Basel II

Active since: 2008
Successor of: Basel I
Succeeded by: Basel III
Succeeded per: January 2022
Target: All financial institutions world-wide
Goal: Make capital allocation more risk-sensitive, enhance reporting requirements and align economic and regulatory capital more closely.

With Basel I in place a basic risk model was implemented accross financial institutions around the world. However this model used a standardized approach which did not justice to specific portfolios of customers and products. The unintended concequence of Basel I was that it encouraged risk-seeking to receive more revenue within the same risk profile.

The new accord is based on three pillars:

  1. Minimum capital requirements
  2. Supervisory review
  3. Market discepline

The minimum capital requirements form the heart of Basel II it means that banks must hold 8% capital against their assets after adjusting these assets with the risk ran on it.
Most of the document describes how to determine the adjustment of value with the risk ran on it.

Banks can now choose to follow the standardized approach (basically Basel I) or the Internal rating based approach (IRB). The Internal rating based approach has two flavours: foundation and advanced. Foundation means that the bank determines the risk run on the customer (probability of default), but uses the supervisor determined parameters used for the collateral value, while the advanced method means the bank applied their own proofed parameters on both the customer as the collateral risk.

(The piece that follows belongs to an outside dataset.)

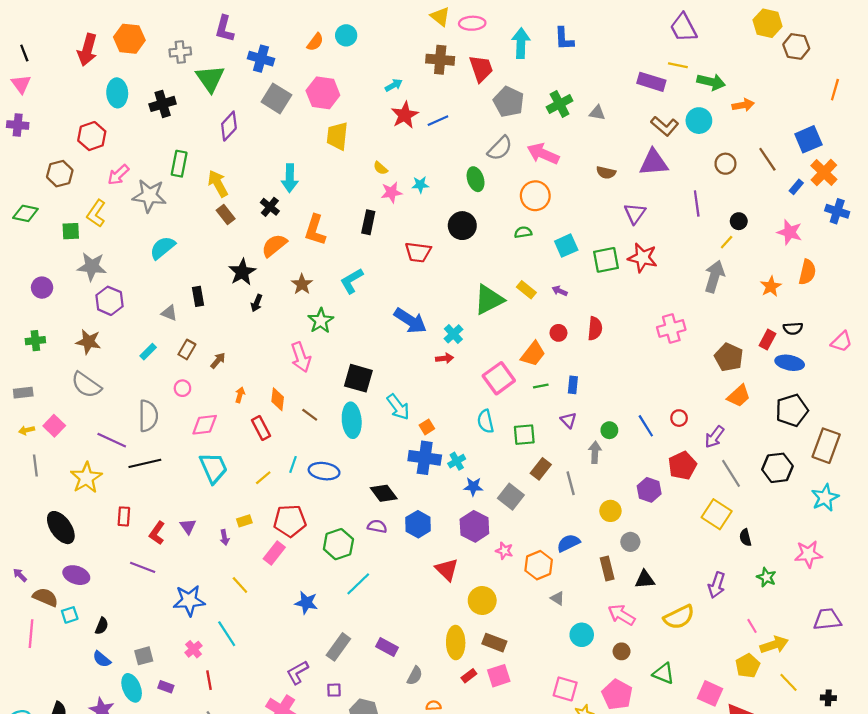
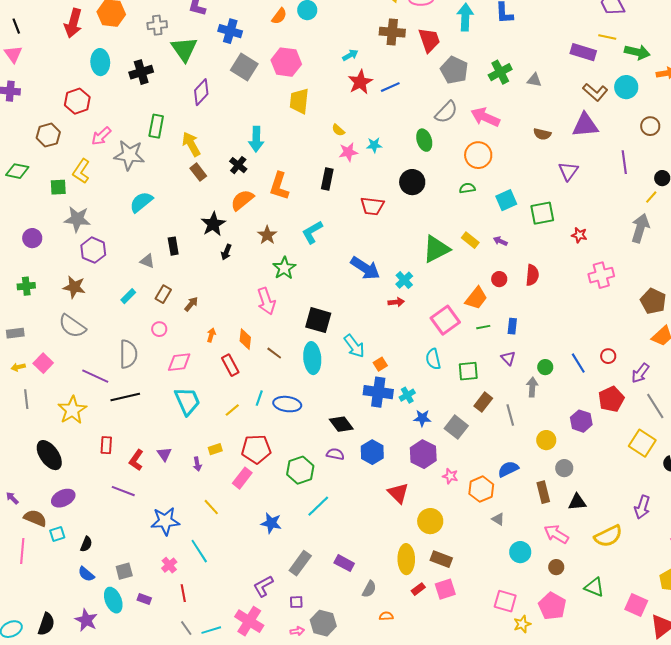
red star: (643, 258) -> (579, 235), moved, size x0.6
purple ellipse: (76, 575) -> (63, 498), turned -45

The supervisory review is introduced in Basel II in order to ascertain whether the bank uses the correct assessments and covers all risks associated.
It describes the Internal Capital Adequacy Assessment Process (ICAAP) and the Supervisory Review and Evaluation Process (SREP).
It basically set the rules on how banks must prove their used parameters in the IRB-foundation and IRB-advanced approach as report on their risk weighted assets and capital levels.

The market discipline means that the bank is open to the public about relevant market information so the public can make informed trading decisions.